- [Work order]:
Copy all lines below exactly as written. Leave pictures out.

(Extracted data entries)
Segment Open

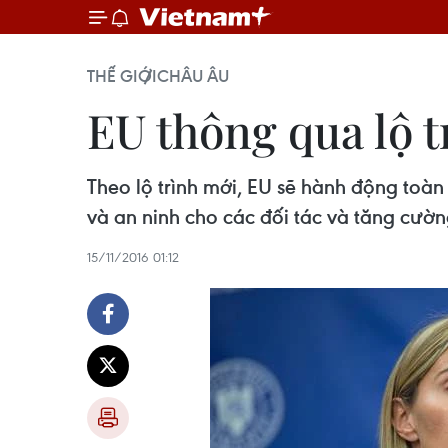
THẾ GIỚI
CHÂU ÂU
EU thông qua lộ 
Theo lộ trình mới, EU sẽ hành động toà
và an ninh cho các đối tác và tăng cườ
15/11/2016 01:12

Segment Closed

- [Output of the exercise]:
THẾ GIỚI
CHÂU ÂU
EU thông qua lộ 
Theo lộ trình mới, EU sẽ hành động toà
và an ninh cho các đối tác và tăng cườ
15/11/2016 01:12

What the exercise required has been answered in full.